United States District Court, E.D. Pennsylvania

October 11, 2017

PATRICK QUINN #1652, et al., Defendants


          SLOMSKY, J.

         Plaintiff Paul F. Mitchell, a prisoner at SCI Huntingdon, filed this action against various defendants including police officers, prison employees and officials, and other individuals who had varying degrees of involvement in his state criminal case. The Court dismissed plaintiffs complaint pursuant to 28 U.S.C. § 1915(e) with leave to file an amended complaint.[1]Subsequently, plaintiff filed numerous documents-some of which are entitled "Amended Complaint"-including copies of prison grievances and his correspondence with various municipal and state agencies.

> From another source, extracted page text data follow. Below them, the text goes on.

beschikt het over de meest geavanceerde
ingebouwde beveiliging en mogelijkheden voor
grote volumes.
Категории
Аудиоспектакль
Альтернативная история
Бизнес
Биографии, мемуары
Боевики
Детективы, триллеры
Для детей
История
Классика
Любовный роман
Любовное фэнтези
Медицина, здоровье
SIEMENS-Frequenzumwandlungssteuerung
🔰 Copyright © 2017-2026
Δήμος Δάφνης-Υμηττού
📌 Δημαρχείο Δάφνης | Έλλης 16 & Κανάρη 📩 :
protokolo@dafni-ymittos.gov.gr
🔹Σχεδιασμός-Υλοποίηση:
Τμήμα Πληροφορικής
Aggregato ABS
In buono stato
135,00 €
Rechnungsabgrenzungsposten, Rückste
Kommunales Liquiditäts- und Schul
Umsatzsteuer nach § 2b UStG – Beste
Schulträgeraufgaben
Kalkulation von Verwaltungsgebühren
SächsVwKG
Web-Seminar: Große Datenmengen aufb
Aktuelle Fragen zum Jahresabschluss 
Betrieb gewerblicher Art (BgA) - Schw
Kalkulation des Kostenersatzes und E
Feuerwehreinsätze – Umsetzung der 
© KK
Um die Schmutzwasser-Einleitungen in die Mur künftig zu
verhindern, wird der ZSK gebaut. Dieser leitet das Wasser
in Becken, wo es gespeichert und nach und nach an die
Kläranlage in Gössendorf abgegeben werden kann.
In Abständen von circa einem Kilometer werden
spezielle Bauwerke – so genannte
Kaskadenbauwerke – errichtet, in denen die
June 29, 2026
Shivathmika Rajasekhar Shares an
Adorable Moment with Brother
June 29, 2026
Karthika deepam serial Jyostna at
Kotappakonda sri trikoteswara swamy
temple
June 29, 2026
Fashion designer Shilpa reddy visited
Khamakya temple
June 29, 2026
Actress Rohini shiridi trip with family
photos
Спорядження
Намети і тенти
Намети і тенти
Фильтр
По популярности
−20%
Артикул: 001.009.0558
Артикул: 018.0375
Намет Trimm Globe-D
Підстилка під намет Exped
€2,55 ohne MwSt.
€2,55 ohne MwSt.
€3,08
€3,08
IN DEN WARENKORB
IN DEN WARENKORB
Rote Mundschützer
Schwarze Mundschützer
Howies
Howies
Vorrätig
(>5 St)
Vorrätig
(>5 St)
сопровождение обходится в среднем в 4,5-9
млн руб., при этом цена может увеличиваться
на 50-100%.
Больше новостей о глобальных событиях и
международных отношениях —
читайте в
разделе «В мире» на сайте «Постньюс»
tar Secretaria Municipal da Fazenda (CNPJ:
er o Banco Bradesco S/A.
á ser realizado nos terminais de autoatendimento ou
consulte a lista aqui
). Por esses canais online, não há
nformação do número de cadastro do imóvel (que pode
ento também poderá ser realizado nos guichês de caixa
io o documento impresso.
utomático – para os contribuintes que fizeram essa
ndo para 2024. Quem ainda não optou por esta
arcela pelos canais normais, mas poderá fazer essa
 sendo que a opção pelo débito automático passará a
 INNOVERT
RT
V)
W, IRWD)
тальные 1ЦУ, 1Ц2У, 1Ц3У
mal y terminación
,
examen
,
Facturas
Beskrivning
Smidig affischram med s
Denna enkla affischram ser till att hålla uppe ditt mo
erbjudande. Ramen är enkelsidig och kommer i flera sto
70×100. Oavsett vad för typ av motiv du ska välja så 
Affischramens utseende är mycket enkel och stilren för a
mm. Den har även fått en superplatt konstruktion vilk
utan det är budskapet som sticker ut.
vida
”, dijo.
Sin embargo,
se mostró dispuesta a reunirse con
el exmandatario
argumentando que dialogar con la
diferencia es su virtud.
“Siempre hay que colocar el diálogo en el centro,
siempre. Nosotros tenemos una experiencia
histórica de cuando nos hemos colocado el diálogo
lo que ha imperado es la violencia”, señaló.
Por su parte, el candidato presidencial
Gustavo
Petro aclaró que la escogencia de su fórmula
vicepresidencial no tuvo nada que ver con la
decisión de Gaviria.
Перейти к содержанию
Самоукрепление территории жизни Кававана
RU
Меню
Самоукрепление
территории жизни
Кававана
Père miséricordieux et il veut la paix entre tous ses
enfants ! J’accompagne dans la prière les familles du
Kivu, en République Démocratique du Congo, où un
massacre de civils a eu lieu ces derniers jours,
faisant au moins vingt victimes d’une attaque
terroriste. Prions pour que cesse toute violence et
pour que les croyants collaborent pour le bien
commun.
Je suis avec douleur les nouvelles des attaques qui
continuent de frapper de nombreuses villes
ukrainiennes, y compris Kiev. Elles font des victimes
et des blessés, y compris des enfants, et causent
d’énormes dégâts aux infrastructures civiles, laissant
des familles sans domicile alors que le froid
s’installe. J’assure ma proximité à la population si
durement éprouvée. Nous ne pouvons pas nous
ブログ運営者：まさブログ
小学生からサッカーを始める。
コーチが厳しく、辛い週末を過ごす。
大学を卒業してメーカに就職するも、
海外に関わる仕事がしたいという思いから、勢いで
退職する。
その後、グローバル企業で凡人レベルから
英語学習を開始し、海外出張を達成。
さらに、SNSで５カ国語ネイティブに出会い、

The Court will treat these documents as a single amended complaint, dismiss the amended complaint, and provide plaintiff another opportunity to amend.

         I. FACTS

         Plaintiff was arrested on June 16, 2015. A review of the docket from his criminal proceeding reflects that plaintiff was convicted of unlawful sexual contact with a minor, assault, and criminal trespass in the Philadelphia Court of Common Pleas and sentenced to seventeen to forty months in prison, as well as terms of probation of up to seven years. See Commonwealth v. Mitchell, Docket No. CP-51-CR-0008193-2015 (Phila. Ct. Common Pleas). Plaintiff has an appeal pending before the Superior Court of Pennsylvania. See Commonwealth v. Mitchell, Docket No. 2787 EDA 2016 (Pa. Super. Ct.). He is serving his sentence at SCI Huntingdon, where he is enrolled in the sex offender program. The Court understands plaintiff to be raising claims pursuant to 42 U.S.C. § 1983 challenging the constitutionality of his arrest, conviction, and imprisonment. He seeks release from imprisonment and damages.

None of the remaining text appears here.